Monday, March 31, 2008

Update

Super-blogger and Miami Native Perez Hilton posted this update http://perezhilton.com/2008-03-31-things-are-slowly-a-changin to his site on the latest bans being uplifted in Cuba.
This news comes days after Cuban authorities began allowing citizens to purchase DVD players and computers. I'm sure all Cubans, including influential blogger Yoani Sanchez are excited about the historic changes going on in Cuba right now. Click here http://www.desdecuba.com/generationy/ to read her blog for yourself.

Tuesday, March 25, 2008

A Blog for Cuba's New Generacion

The Dalai Lama’s recent assertion that he will relinquish his title if the violence in Tibet does not end sent bloggers worldwide into a flurry, keeping them on the edges of their keyboards making predictions for how China’s strict censorship laws will affect international broadcasts during the Olympics later this year.

But authorities in another communist country are going to great lengths to silence one particular blogger.Yoani Sanchez writes the most popular Cuban blog, "Generacion Y," but when readers on the Caribbean island logged on today, they found an error message instead of Sanchez’s insights on Daily life in communist Cuba. Sanchez received 1.2 million hits to her site in February, the same month long-time dictator Fidel Castro stepped down from power and appointed his brother Raul as the country’s new leader.

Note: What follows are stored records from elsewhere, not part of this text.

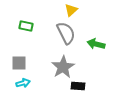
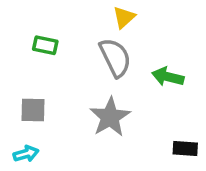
cyan arrow: (23, 83) -> (26, 154), moved
black rectangle: (78, 86) -> (185, 148), moved

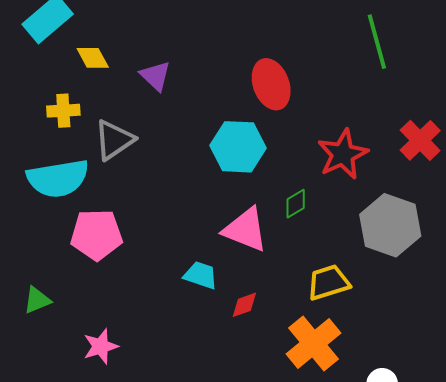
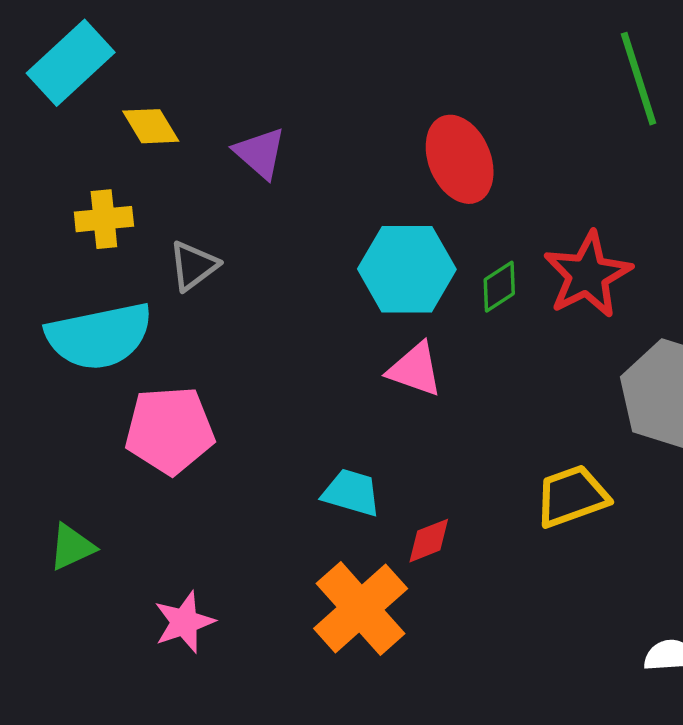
gray triangle: (114, 140) -> (193, 266), size x0.7
green diamond: (296, 204) -> (499, 287), moved
pink triangle: (245, 230) -> (415, 369), moved, size x0.7
orange cross: (313, 343) -> (361, 608), moved

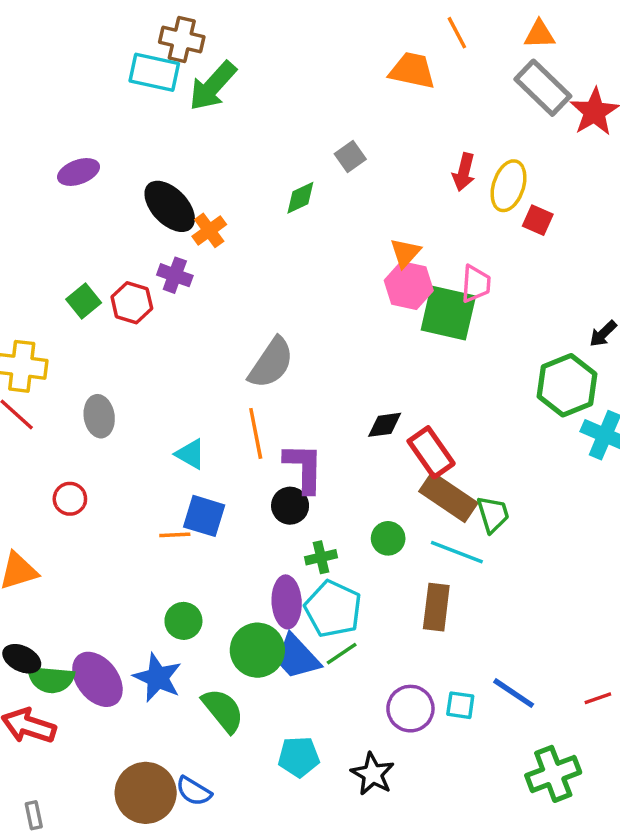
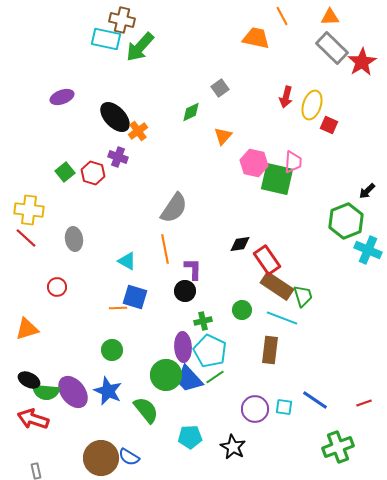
orange triangle: (405, 253) -> (223, 136), moved
purple L-shape: (304, 468) -> (193, 269), size x0.7
green circle: (183, 621) -> (112, 350), moved

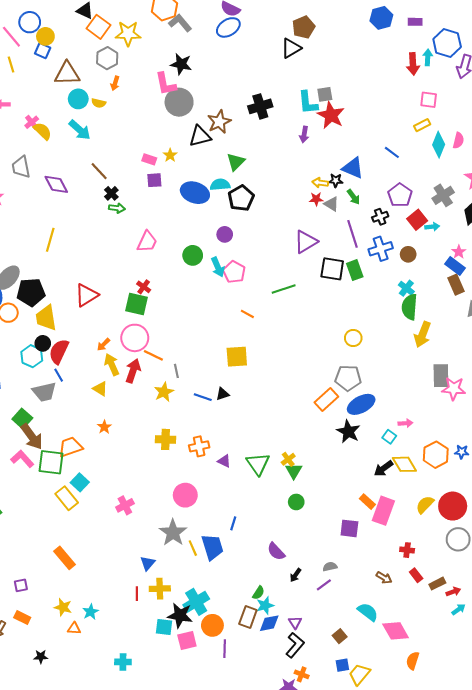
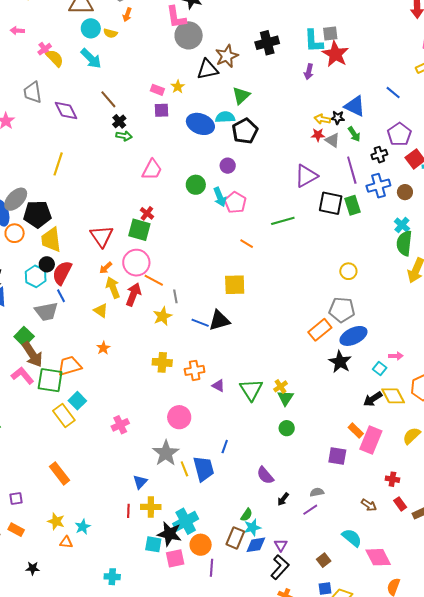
red triangle: (87, 295) -> (102, 236), moved, turned -35
black triangle: (223, 394) -> (219, 321), size x1.6

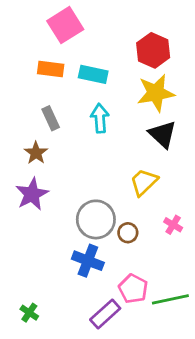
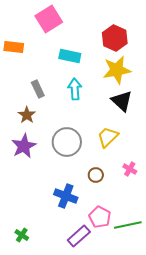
orange rectangle: (51, 69) -> (14, 47), moved
gray circle: (96, 219) -> (67, 142), moved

Sanchez parodied the younger Castro’s allusions to major improvements in store for Cubans when she wrote “Who is the last in line for a toaster?” reacting to news that Cubans could now purchase some items that have been banned by the government until recently, like DVDs and computers, but would have to wait two more years to buy their own toasters.

Sanchez expressed similar frustration to the New York Times over the continued discouragement of free-thinking in the still communist country.

Luckily for her readers, Sanchez plans to continue writing her blog. She acknowles the new deterrents to the site, but explains that attempts to censor the citizens’ limited Internet access will not keep fans from reading the blog. Sanchez believes that her fans will continue to read because with basic computer skills, they will be able to get around the censors.

Image from canada.com

Tuesday, March 18, 2008

More on the Juicycampus Effect

It looks like I am not the only person disturbed enough by juicycampus to write about it. New York Times writer Richard Morgan wrote a piece addressing some effects of the gossip site on campuses and students. Morgan notes that the site is not limited to harmless gossip, but can hurt students' chances of securing jobs post-graduation, and even create a campus-wide security scare.
Unfortunately, as Morgan also highlights in his article, juicycampus is not legally responsible for any comment posted on the site.
For me, the lack of responsibility juicycampus administrators will face stresses even more the importance for students to take the responsibility on themselves to not support these sites.
As Morgan also emphasizes in his March 16 article, students who continue to post potentially damaging content on juicycampus and Facebook may not fully understand the consequences until the damage happens to them.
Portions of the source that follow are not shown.